According to the results of the 2021 Future of the Internet Outlook from AppNeta, internet issues have been rampant for work from home users over the past year and a half, as users across roles, departments, and industries wrestled with common connectivity issues.
In the survey, which focused on issues beyond the "last-mile" (ie. the connectivity linking residences to the enterprise network edge), 37 percent of respondents dealt with freezing screens or poor audio quality over the past year, forcing them to hop off video calls and lose productivity as a result. While this may seem like a fairly routine nuisance on its face, this inability to maintain consistent communication can derail productivity in the long-term in a remote setting.
Freezing video may also be a symptom of a larger issue bubbling below the surface, even if users (or even enterprise IT) generally think they can point to "low bandwidth" as the cause, up their spend on internet capacity, and wait for video performance to improve.
That said, 28 percent of respondents had to upgrade their internet-related equipment over the course of the pandemic because their residential connections weren't equipped to handle the upload and download speeds of enterprise-grade applications. To that end, 23 percent of respondents had to actually change locations (ie. go to a neighbor's house) to access performant connectivity.

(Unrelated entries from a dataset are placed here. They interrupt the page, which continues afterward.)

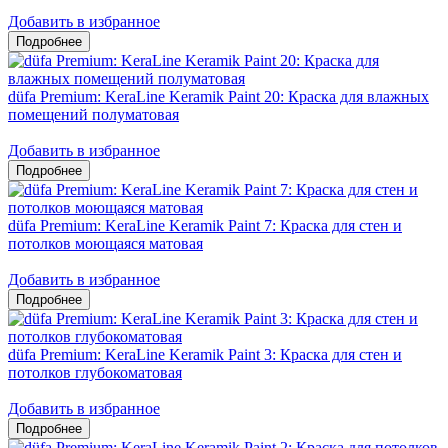
Добавить в избранное
düfa Premium: KeraLine Keramik Paint 20: Краска для влажных
помещений полуматовая
Добавить в избранное
düfa Premium: KeraLine Keramik Paint 7: Краска для стен и
потолков моющаяся матовая
Добавить в избранное
düfa Premium: KeraLine Keramik Paint 3: Краска для стен и
потолков глубокоматовая
Добавить в избранное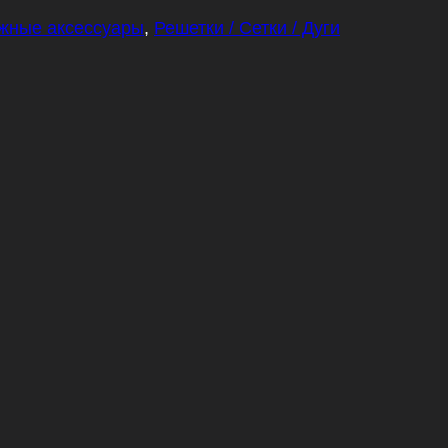
жные аксессуары
,
Решетки / Сетки / Дуги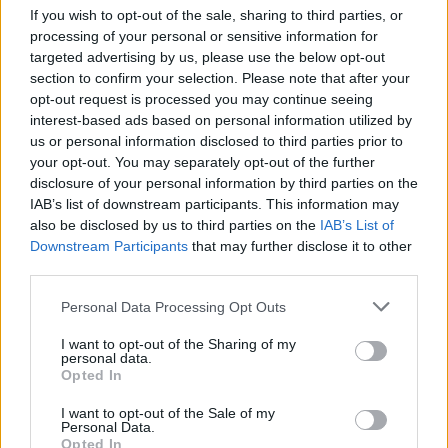
If you wish to opt-out of the sale, sharing to third parties, or
processing of your personal or sensitive information for
targeted advertising by us, please use the below opt-out
Ajánlott bejegyzések:
section to confirm your selection. Please note that after your
opt-out request is processed you may continue seeing
interest-based ads based on personal information utilized by
Na, hol a nő helye? - Írásunk a
us or personal information disclosed to third parties prior to
b1.hvgblog.hu oldalon
your opt-out. You may separately opt-out of the further
disclosure of your personal information by third parties on the
IAB’s list of downstream participants. This information may
also be disclosed by us to third parties on the
IAB’s List of
Orbán rátolja a válság kezelését a
Downstream Participants
that may further disclose it to other
polgármesterekre
third parties.
Please note that this website/app uses one or more Google
Personal Data Processing Opt Outs
services and may gather and store information including but
not limited to your visit or usage behaviour. You may click to
I want to opt-out of the Sharing of my
"A valós megbetegedések nagyságrendje
personal data.
grant or deny consent to Google and its third-party tags to
akár százezres is lehet" Magyarországon
Opted In
use your data for below specified purposes in below Google
consent section.
I want to opt-out of the Sale of my
Personal Data.
Opted In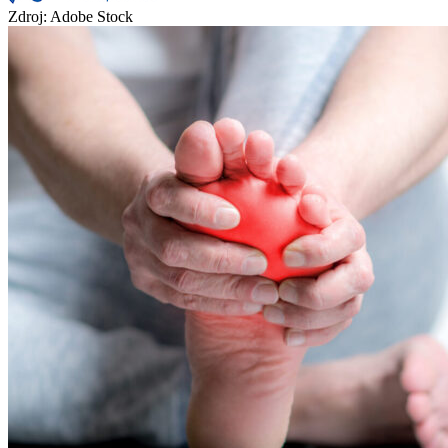
Zdroj: Adobe Stock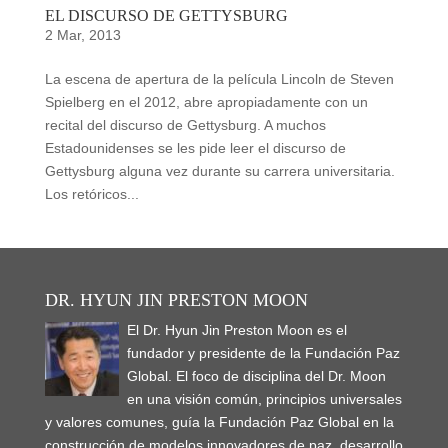
EL DISCURSO DE GETTYSBURG
2 Mar, 2013
La escena de apertura de la película Lincoln de Steven
Spielberg en el 2012, abre apropiadamente con un
recital del discurso de Gettysburg. A muchos
Estadounidenses se les pide leer el discurso de
Gettysburg alguna vez durante su carrera universitaria.
Los retóricos...
DR. HYUN JIN PRESTON MOON
El Dr. Hyun Jin Preston Moon es el
fundador y presidente de la Fundación Paz
Global. El foco de disciplina del Dr. Moon
en una visión común, principios universales
y valores comunes, guía la Fundación Paz Global en la
construcción de modelos innovadores de paz, desarrollo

But the root cause of performance issues aren't always hinging on internet capacity at a remote location. While this may seem like the most obvious culprit when it comes to bad performance, IT teams never want to assume and then miss the root cause of the issue. Instead, IT teams require comprehensive visibility into the specific workstation users are accessing to truly understand how users are experiencing the network, and to ensure that experience is consistent wherever users log on.

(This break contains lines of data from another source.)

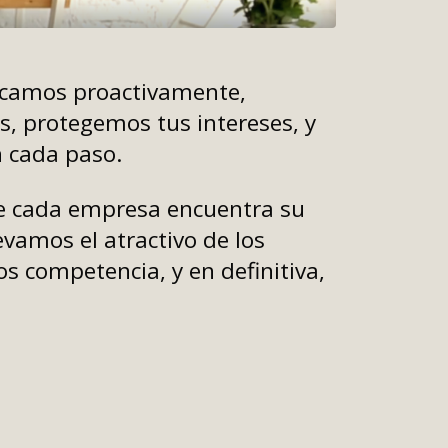
camos proactivamente,
s, protegemos tus intereses, y
 cada paso.
 cada empresa encuentra su
evamos el atractivo de los
s competencia, y en definitiva,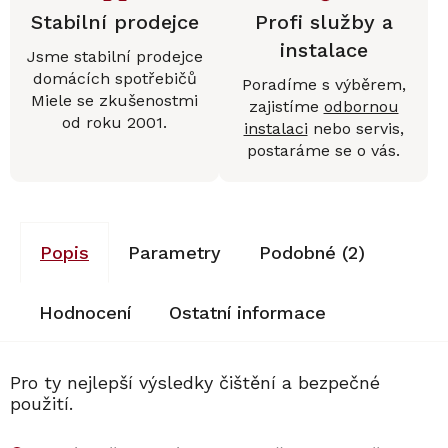
Stabilní prodejce
Profi služby a
instalace
Jsme stabilní prodejce
domácích spotřebičů
Poradíme s výběrem,
Miele se zkušenostmi
zajistíme
odbornou
od roku 2001.
instalaci
nebo servis,
postaráme se o vás.
Popis
Parametry
Podobné (2)
Hodnocení
Ostatní informace
Pro ty nejlepší výsledky čištění a bezpečné
použití.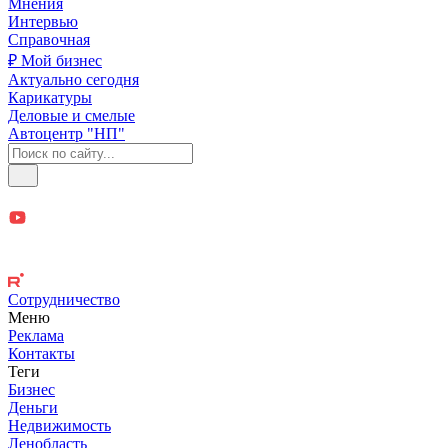
Мнения
Интервью
Справочная
₽ Мой бизнес
Актуально сегодня
Карикатуры
Деловые и смелые
Автоцентр "НП"
Сотрудничество
Меню
Реклама
Контакты
Теги
Бизнес
Деньги
Недвижимость
Ленобласть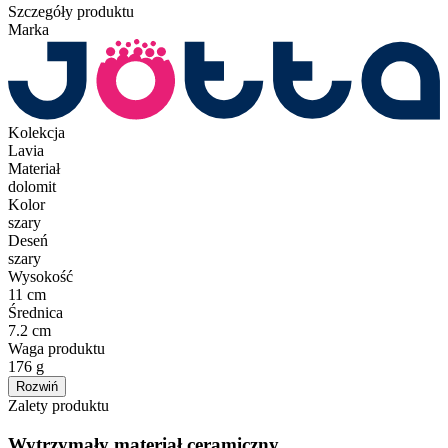
Szczegóły produktu
Marka
Kolekcja
Lavia
Materiał
dolomit
Kolor
szary
Deseń
szary
Wysokość
11 cm
Średnica
7.2 cm
Waga produktu
176 g
Rozwiń
Zalety produktu
Wytrzymały materiał ceramiczny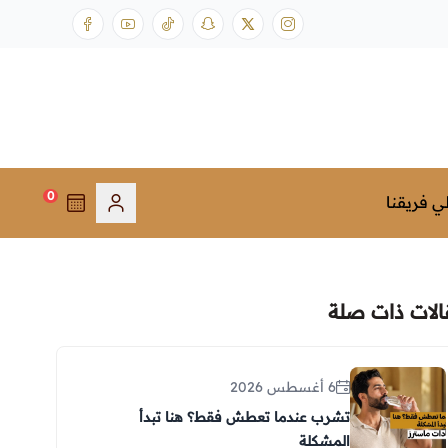
0
ي فريقنا
الات ذات صلة
6 أغسطس 2026
تشرب عندما تعطش فقط؟ هنا تبدأ
المشكلة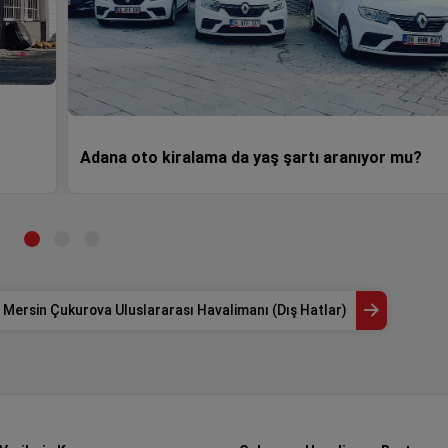
Adana oto kiralama da yaş şartı aranıyor mu?
Mersin Çukurova Uluslararası Havalimanı (Dış Hatlar)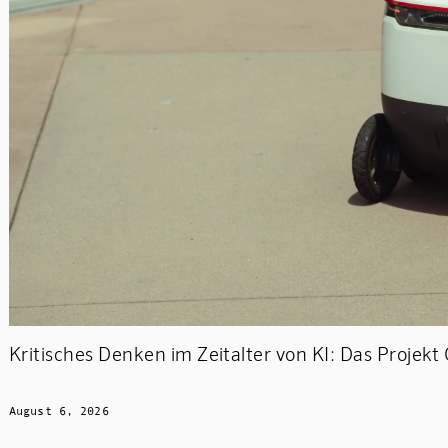
Kritisches Denken im Zeitalter von KI: Das Projek
August 6, 2026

Users may be leveraging crowded WiFi connections, for instance, requiring them to hop onto a wired connection if they can't complete work. Performance issues may even have to do with the devices users are leveraging themselves, calling for visibility into metrics like CPU utilization that may give users the impression of a slow connection when really it's weak or old processing power.
Going forward, however, it's become abundantly clear that expanded access to well-performing internet is not just a wish but an expectation of workers, which puts unique pressure on IT to understand local network performance of each end user.

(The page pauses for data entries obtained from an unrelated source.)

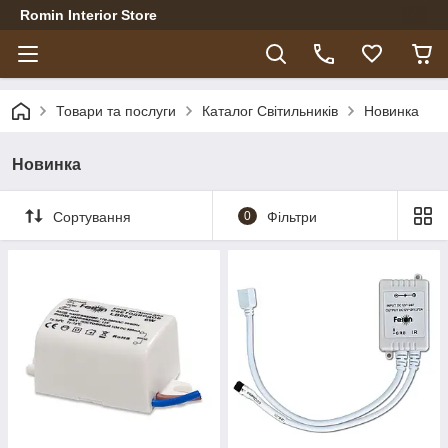
Romin Interior Store
Товари та послуги
Каталог Світильників
Новинка
Новинка
Сортування
0
Фільтри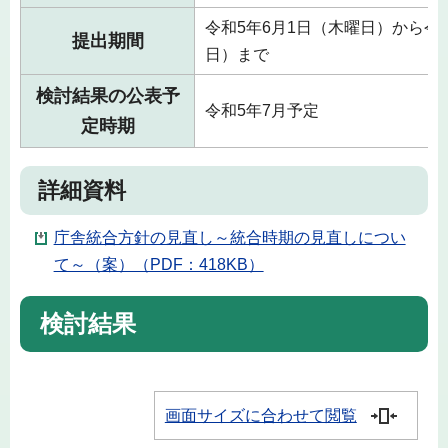
令和5年6月1日（木曜日）から令和
提出期間
日）まで
検討結果の公表予
令和5年7月予定
定時期
詳細資料
庁舎統合方針の見直し～統合時期の見直しについ
て～（案）（PDF：418KB）
検討結果
画面サイズに合わせて閲覧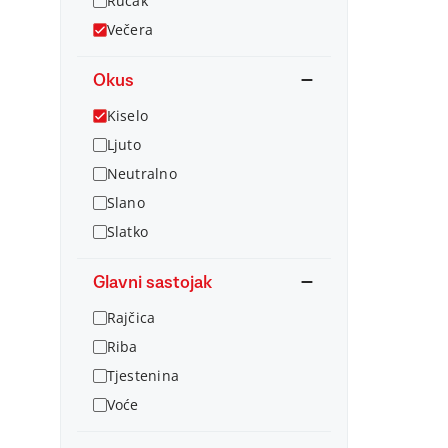
Ručak
Večera
Okus
Kiselo
Ljuto
Neutralno
Slano
Slatko
Glavni sastojak
Rajčica
Riba
Tjestenina
Voće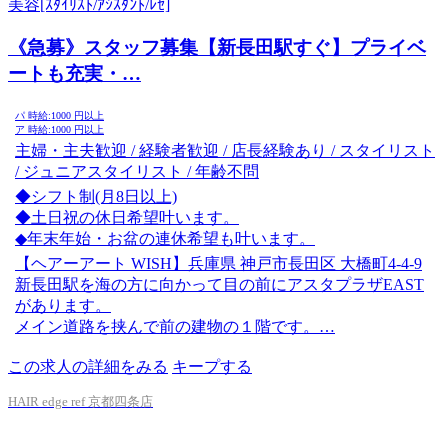
美容[ｽﾀｲﾘｽﾄ/ｱｼｽﾀﾝﾄ/ﾚｾ]
《急募》スタッフ募集【新長田駅すぐ】プライベ
ートも充実・…
パ
時給:
1000
円以上
ア
時給:
1000
円以上
主婦・主夫歓迎 / 経験者歓迎 / 店長経験あり / スタイリスト
/ ジュニアスタイリスト / 年齢不問
◆シフト制(月8日以上)
◆土日祝の休日希望叶います。
◆年末年始・お盆の連休希望も叶います。
【ヘアーアート WISH】兵庫県 神戸市長田区 大橋町4-4-9
新長田駅を海の方に向かって目の前にアスタプラザEAST
があります。
メイン道路を挟んで前の建物の１階です。…
この求人の詳細をみる
キープする
HAIR edge ref 京都四条店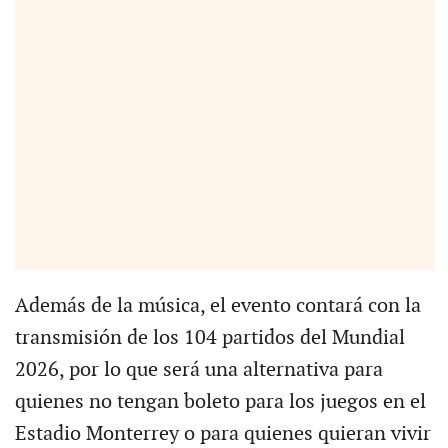
Además de la música, el evento contará con la
transmisión de los 104 partidos del Mundial
2026, por lo que será una alternativa para
quienes no tengan boleto para los juegos en el
Estadio Monterrey o para quienes quieran vivir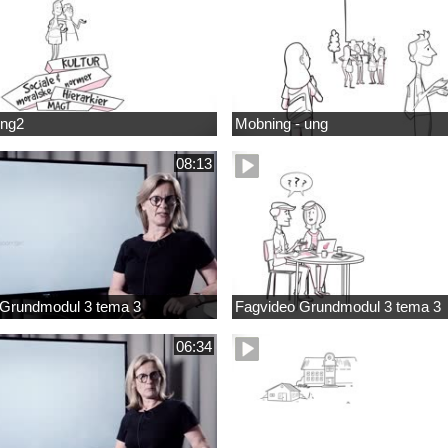
ung2
Mobning - ung
08:13
 Grundmodul 3 tema 3
Fagvideo Grundmodul 3 tema 3
06:34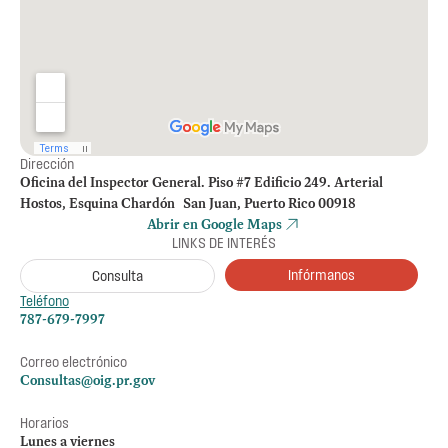
Dirección
Oficina del Inspector General. Piso #7 Edificio 249. Arterial
Hostos, Esquina Chardón San Juan, Puerto Rico 00918
Abrir en Google Maps
LINKS DE INTERÉS
Infórmanos
Consulta
Teléfono
787-679-7997
Correo electrónico
Consultas@oig.pr.gov
Horarios
Lunes a viernes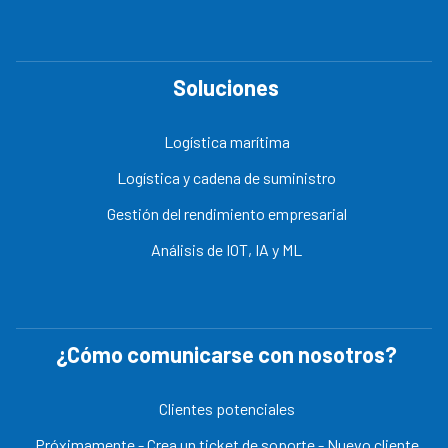
Soluciones
Logística marítima
Logística y cadena de suministro
Gestión del rendimiento empresarial
Análisis de IOT, IA y ML
¿Cómo comunicarse con nosotros?
Clientes potenciales
Próximamente - Crea un ticket de soporte - Nuevo cliente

According to the findings, 65 percent of American adults think if the internet becomes a public utility (meaning un-privatized) it will be a positive step toward a better-connected society.
When it comes to what the "table stakes" are for this newly connected future, 23 percent of respondents were eager for "new levels of speed and connectivity," while a quarter of those surveyed expect global internet coverage within the next 5-10 years.
While the report found that 18 percent of respondents were unable to complete work tasks due to poor internet connectivity and 14 percent experienced issues connecting to business applications, these are only the perceptions of end users. When IT looks at the larger business impact of poor connectivity across a whole network of individuals, the collective impact can be shocking — and have serious implications to a businesses bottom line.
With the future of work continuing to be an evolving prospect for many businesses, enterprise IT teams need to future-proof their networks for whatever conditions may arise. While IT had a crash course in pandemic-induced digital transformation over the past year, it's high time for network ops teams to firm up their network strategy to support end-user experience wherever users get the job done.
This includes not only rethinking how companies can support end users at home or in the field — whether that means working with users to upgrade connectivity or even providing a WFH stipend — but also firming up the office connections for when users do ultimately return.
Remote work isn't going away, and realistically will represent a large share of IT's management focus going forward. As a result, IT leaders need to ensure that they are arming their network teams with the necessary management solutions to ensure a well-connected remote workforce well into the future.